Pour cette entreprise, Otlet
et La Fontaine reçoivent un prix lors de l’Exposition
universelle de 1900. En 1910, ils créent un musée à
l’occasion de l’Exposition universelle de Bruxelles, ce
qui aura pour conséquence d’aboutir à
l’installation de leur entreprise dans le Palais du
Cinquantenaire. C’est donc là qu’ils installent
leur « Musée international », qui
devient peu après le « Palais Mondial-Mundaneum »

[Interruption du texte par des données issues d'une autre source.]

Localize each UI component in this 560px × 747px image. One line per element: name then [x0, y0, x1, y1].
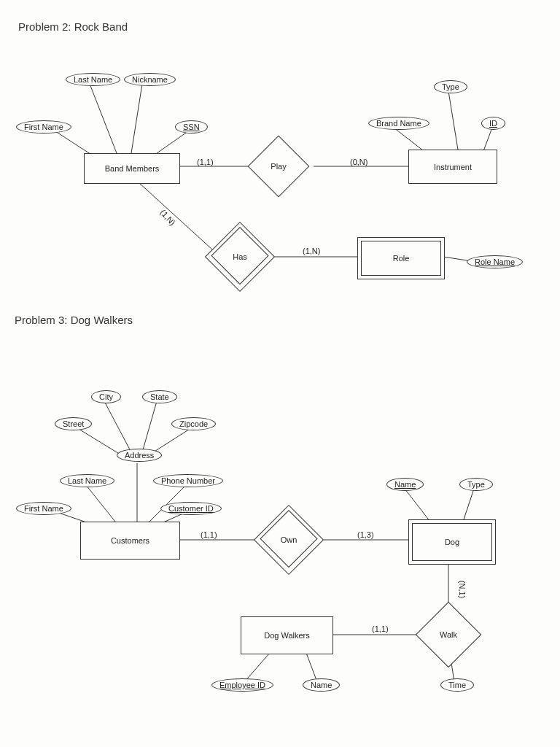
attr-walker-name: Name	[303, 678, 340, 692]
entity-dog-walkers: Dog Walkers	[241, 616, 333, 654]
card-play-inst: (0,N)	[350, 158, 368, 166]
heading-problem2: Problem 2: Rock Band	[18, 20, 128, 33]
svg-line-21	[405, 489, 430, 522]
attr-street: Street	[55, 417, 92, 430]
attr-address: Address	[117, 449, 162, 462]
attr-last-name-p3: Last Name	[60, 474, 114, 487]
svg-line-14	[75, 427, 120, 454]
attr-last-name: Last Name	[66, 73, 120, 86]
svg-line-27	[244, 653, 270, 682]
svg-line-3	[157, 131, 188, 153]
rel-play: Play	[257, 144, 300, 188]
svg-line-15	[153, 427, 193, 452]
rel-own: Own	[264, 515, 314, 565]
rel-play-label: Play	[271, 162, 286, 171]
svg-line-13	[142, 401, 157, 452]
attr-first-name: First Name	[16, 120, 71, 133]
svg-line-28	[306, 653, 317, 682]
attr-id: ID	[481, 117, 505, 130]
attr-type: Type	[434, 80, 467, 93]
entity-dog-inner: Dog	[412, 523, 492, 561]
entity-band-members: Band Members	[84, 153, 180, 184]
attr-city: City	[91, 390, 121, 403]
card-has-role: (1,N)	[303, 247, 320, 255]
svg-line-22	[463, 489, 474, 522]
attr-brand-name: Brand Name	[368, 117, 429, 130]
rel-walk-label: Walk	[440, 630, 457, 639]
entity-customers: Customers	[80, 522, 180, 560]
attr-role-name: Role Name	[467, 255, 523, 268]
svg-line-1	[131, 84, 142, 153]
card-bm-play: (1,1)	[197, 158, 214, 166]
attr-dog-name: Name	[386, 478, 424, 491]
rel-own-label: Own	[281, 535, 298, 544]
rel-has-label: Has	[233, 252, 247, 261]
attr-phone-number: Phone Number	[153, 474, 223, 487]
svg-line-12	[104, 401, 131, 452]
attr-nickname: Nickname	[124, 73, 176, 86]
rel-has: Has	[215, 232, 265, 282]
entity-dog: Dog	[408, 519, 496, 565]
svg-line-7	[448, 91, 458, 150]
attr-time: Time	[440, 678, 474, 692]
card-cust-own: (1,1)	[201, 530, 217, 539]
attr-zipcode: Zipcode	[171, 417, 216, 430]
attr-customer-id: Customer ID	[160, 502, 222, 515]
svg-line-9	[139, 182, 220, 257]
card-dog-walk: (N,1)	[458, 581, 467, 598]
card-walk-dw: (1,1)	[372, 624, 389, 633]
entity-role-inner: Role	[361, 241, 441, 276]
entity-role: Role	[357, 237, 445, 279]
attr-ssn: SSN	[175, 120, 208, 133]
heading-problem3: Problem 3: Dog Walkers	[15, 314, 133, 326]
svg-line-17	[86, 485, 115, 522]
entity-instrument: Instrument	[408, 150, 497, 184]
diagram-page: Problem 2: Rock Band	[0, 0, 560, 747]
svg-line-0	[90, 84, 117, 153]
attr-employee-id: Employee ID	[211, 678, 273, 692]
attr-state: State	[142, 390, 177, 403]
card-own-dog: (1,3)	[357, 530, 374, 539]
rel-walk: Walk	[425, 611, 472, 658]
attr-dog-type: Type	[459, 478, 493, 491]
attr-first-name-p3: First Name	[16, 502, 71, 515]
card-bm-has: (1,N)	[159, 208, 177, 227]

et qui rassemble tous les instituts qu’ils avaient créés
précédemment : Musée international de la
presse, Institut international de photographie, Office international
de bibliographie, Union des associations internationales…

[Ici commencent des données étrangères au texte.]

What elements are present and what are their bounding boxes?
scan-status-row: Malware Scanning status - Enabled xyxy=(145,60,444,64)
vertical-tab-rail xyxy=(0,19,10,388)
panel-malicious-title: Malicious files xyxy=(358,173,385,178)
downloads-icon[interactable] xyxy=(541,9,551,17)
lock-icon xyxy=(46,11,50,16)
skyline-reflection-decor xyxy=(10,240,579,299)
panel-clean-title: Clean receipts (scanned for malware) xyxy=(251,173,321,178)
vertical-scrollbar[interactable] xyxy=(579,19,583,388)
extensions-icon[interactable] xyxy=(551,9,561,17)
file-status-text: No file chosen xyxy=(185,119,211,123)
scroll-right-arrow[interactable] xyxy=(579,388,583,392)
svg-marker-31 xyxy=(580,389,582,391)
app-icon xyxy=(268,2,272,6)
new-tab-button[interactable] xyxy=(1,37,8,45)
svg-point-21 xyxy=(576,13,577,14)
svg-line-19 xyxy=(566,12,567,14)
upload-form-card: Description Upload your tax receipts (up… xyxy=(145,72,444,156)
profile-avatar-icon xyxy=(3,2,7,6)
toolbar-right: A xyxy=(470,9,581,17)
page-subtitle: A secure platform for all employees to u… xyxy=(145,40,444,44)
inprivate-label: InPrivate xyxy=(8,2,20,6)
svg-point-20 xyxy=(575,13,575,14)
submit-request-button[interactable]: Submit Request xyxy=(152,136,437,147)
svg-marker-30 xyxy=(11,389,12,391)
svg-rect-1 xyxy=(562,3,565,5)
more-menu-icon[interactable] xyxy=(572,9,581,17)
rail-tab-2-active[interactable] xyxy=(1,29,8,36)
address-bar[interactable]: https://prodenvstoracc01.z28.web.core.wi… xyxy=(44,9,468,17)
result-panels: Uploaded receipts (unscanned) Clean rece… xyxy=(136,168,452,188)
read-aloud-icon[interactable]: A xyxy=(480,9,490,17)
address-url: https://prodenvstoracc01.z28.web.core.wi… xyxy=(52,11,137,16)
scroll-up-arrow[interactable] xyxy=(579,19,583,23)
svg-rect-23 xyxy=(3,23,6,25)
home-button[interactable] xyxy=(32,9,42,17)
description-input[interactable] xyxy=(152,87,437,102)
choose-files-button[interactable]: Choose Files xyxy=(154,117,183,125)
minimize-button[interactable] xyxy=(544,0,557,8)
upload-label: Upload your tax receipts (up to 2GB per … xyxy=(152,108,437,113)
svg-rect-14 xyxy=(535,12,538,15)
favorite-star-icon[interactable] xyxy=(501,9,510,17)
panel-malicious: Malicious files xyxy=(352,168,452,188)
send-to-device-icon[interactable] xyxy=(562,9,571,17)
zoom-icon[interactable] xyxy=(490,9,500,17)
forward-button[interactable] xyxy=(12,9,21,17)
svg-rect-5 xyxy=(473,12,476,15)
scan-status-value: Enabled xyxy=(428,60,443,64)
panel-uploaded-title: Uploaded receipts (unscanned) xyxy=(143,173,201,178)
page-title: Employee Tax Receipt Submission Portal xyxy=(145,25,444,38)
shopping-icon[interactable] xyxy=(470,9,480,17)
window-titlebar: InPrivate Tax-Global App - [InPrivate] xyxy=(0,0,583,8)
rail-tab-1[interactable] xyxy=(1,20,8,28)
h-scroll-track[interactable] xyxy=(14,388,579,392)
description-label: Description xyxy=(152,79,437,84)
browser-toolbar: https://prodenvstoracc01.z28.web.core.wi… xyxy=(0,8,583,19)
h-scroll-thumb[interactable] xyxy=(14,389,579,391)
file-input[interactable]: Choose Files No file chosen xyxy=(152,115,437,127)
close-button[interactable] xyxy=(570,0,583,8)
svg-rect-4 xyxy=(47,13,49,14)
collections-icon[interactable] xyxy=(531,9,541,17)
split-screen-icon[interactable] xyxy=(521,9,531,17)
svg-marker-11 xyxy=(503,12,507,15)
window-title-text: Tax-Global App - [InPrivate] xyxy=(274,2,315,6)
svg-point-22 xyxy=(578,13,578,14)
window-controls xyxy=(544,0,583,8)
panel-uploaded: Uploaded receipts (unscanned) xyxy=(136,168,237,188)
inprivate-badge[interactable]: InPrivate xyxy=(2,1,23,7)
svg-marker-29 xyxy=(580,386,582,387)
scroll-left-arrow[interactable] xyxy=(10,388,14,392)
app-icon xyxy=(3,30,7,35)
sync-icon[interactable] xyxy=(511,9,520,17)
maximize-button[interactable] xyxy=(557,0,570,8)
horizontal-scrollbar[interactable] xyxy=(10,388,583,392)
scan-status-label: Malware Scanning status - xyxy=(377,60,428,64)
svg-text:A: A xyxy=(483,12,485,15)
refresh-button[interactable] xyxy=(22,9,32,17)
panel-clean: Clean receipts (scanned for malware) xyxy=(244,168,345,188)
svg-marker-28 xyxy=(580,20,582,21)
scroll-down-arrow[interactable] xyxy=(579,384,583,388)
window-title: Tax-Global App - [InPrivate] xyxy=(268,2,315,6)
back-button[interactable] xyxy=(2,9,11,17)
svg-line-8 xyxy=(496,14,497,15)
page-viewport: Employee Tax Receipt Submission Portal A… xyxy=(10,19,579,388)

Cette dernière, fondée en 1907, vise à offrir à
leur projet une dimension internationale, universaliste, d’un
point de vue un peu plus politique. Elle existe d’ailleurs
toujours actuellement.
CI&M : La
dimension internationale semble être au cœur de leurs
préoccupations…
JG : C’est
en effet une époque où l’internationalisme se
développe considérablement, favorisé en cela par
le développement des moyens de communication. L’objectif
sous-jacent à toutes ces organisations, c’est de
favoriser la paix par la connaissance, en partant du principe que
mieux les peuples se connaîtraient les uns les autres, moins il
y aurait de facteurs de guerre. Henri La Fontaine était
lui-même un pacifiste de premier plan. Il a d’ailleurs
reçu le Prix Nobel de la Paix en 1913, il a été
président du Bureau international de la Paix… Par
ailleurs, l’objectif ultime de Paul Otlet (plus que celui de La
Fontaine) était la création d’une Cité
mondiale. Il s’agissait de fonder une ville qui serait dédiée
à la connaissance, dont l’autorité serait placée
au-dessus de celle de la Société des Nations (SDN,
ancêtre de l’ONU, NDLR). C’était une
approche très positiviste. Très idéaliste aussi
sans doute… !
L’objectif
sous-jacent à toutes ces organisations, c’est de
favoriser la paix par la connaissance, en partant du principe que
mieux les peuples se connaîtraient les uns les autres, moins il
y aurait de facteurs de guerre.
Pour résumer, leur
projet originel devient de plus en plus ambitieux et revêt même
un caractère utopique. Et même un aspect politique,
puisqu’on dépasse le cadre de la bibliographie et de la
documentation pour avoir un impact sur la société, sur
le monde. La désillusion fut immense, évidemment,
puisque les deux têtes pensantes du projet eurent le malheur de
connaître les deux conflits mondiaux (La Fontaine s’éteint
en 1943, Otlet en 1944).
CI&M : La
Première Guerre mondiale a dû mettre un frein à
leur projet, on imagine.
JG : En effet. Le
Palais Mondial n’est
installé complètement au Parc du
Cinquantenaire qu’en 1920. Les années 20 constituent un
peu l’âge d’or du Mundaneum : Otlet et La
Fontaine ont pu s’installer dans un beau bâtiment, ils
reçoivent des subsides du gouvernement, et ils peuvent
développer leur projet de façon considérable et
ce jusqu’en 1934. C’est en effet à cette date que
le gouvernement décide de fermer le Mundaneum…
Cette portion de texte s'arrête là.